In the realm of calculus, vector functions play a pivotal role, especially when dealing with motion along a plane curve. A vector function is often expressed in terms of a parameter, such as time 't'. In our given problem, the function is represented as \( \mathbf{r}(t) = t \mathbf{i} + t^2 \mathbf{j} \).
This effectively describes the position of a particle on a plane at any time \( t \), with \( x(t) = t \) and \( y(t) = t^2 \).
The components \( x(t) \) and \( y(t) \) represent the coordinates along the x- and y-axis, respectively.
Understanding vector functions is crucial because they allow us to model and analyze the motion paths of objects, be they particles, planets, or projectiles.

Trigonometric substitution is a clever technique used in calculus to simplify complex integrals. It is beneficial for integrating expressions containing square roots of polynomials. In this exercise, we have the expression \( \sqrt{1 + 4t^2} \) under the integral.
By making a substitution like \( t = \frac{1}{2}\sinh(u) \), a hyperbolic trigonometric function, the integrand becomes easier to compute.
The substitution transforms the daunting algebraic expression into a more manageable form.
This method leverages the identities and behaviors of trigonometric and hyperbolic functions, which can change the integral limits and expressions into familiar trigonometric identities.

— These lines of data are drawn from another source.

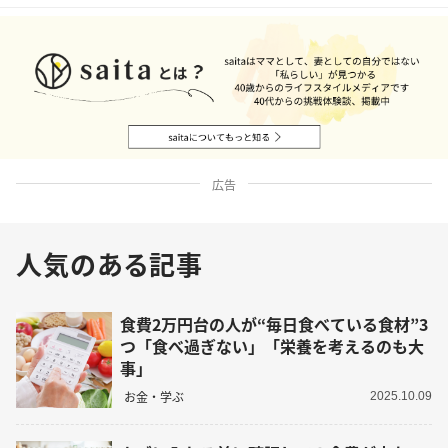
広告
人気のある記事
食費2万円台の人が“毎日食べている食材”3
つ「食べ過ぎない」「栄養を考えるのも大
事」
お金・学ぶ
2025.10.09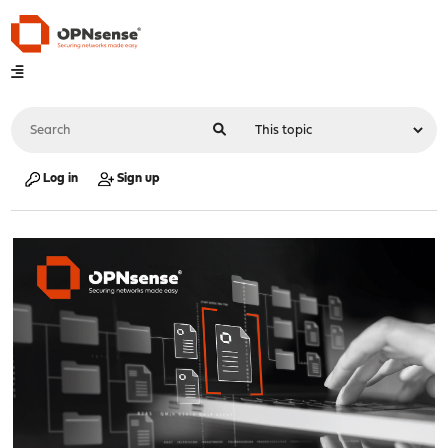
Log in
Sign up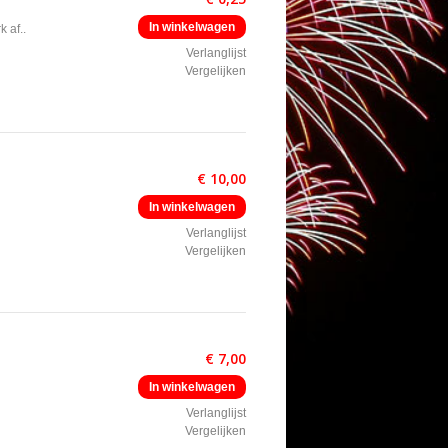
In winkelwagen
 af..
Verlanglijst
Vergelijken
€ 10,00
In winkelwagen
Verlanglijst
Vergelijken
€ 7,00
In winkelwagen
Verlanglijst
Vergelijken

A plane curve is essentially a path traced on a plane by a moving point. The path can be described using vector functions, as with \( \mathbf{r}(t) = t \mathbf{i} + t^2 \mathbf{j} \) in our problem.
Such a curve, located in a two-dimensional space, gives us insight into the shape of the path a particle or object follows over time.
Through calculus, the different properties of a plane curve, such as its arc length, curvature, and tangent vectors, can be determined.

• Arc Length: Integral part of determining how long the curve is over a given interval.
• Curvature: Indicates how sharply the curve bends at any given point.
• Tangent Vectors: Point in the direction in which the curve is moving at any point.

Analyzing plane curves is vital for understanding trajectories in physics and engineering problems.

Integrals are foundational in calculus, often used to find areas under curves, volumes, and, in our case, arc lengths of curves. The arc length integral in this example is \( L = \int_{0}^{2} \sqrt{1 + 4t^2} \, dt \).
By evaluating this integral, we determine the length of the particle's path from \( t = 0 \) to \( t = 2 \).
Integrals gather all the small pieces of data over an interval to give a whole picture.

• Definite Integrals: Calculate the total accumulation of a function’s value over an interval.
• Indefinite Integrals: Represent a family of functions, essentially the anti-derivative.

This exercise showcases the application of definite integrals, utilizing the strategies of substitution to navigate through challenging expressions.